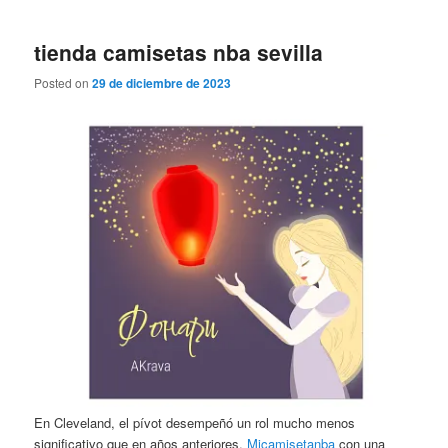
tienda camisetas nba sevilla
Posted on
29 de diciembre de 2023
En Cleveland, el pívot desempeñó un rol mucho menos
significativo que en años anteriores,
Micamisetanba
con una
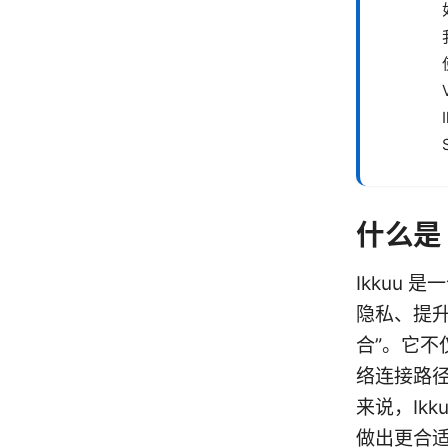
什么是 
Ikkuu
隐私、提
合”。它
络连接路
来说，Ik
做出更合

**Assignment:**
Everything in the listing except the pictures must be reproduced exactly.

**Result for this task:**
tienda camisetas nba sevilla
Posted on
29 de diciembre de 2023
En Cleveland, el pívot desempeñó un rol mucho menos
significativo que en años anteriores,
Micamisetanba
con una
什么是 
Ikkuu
隐私、提
合”。它
络连接路
来说，Ik
做出更合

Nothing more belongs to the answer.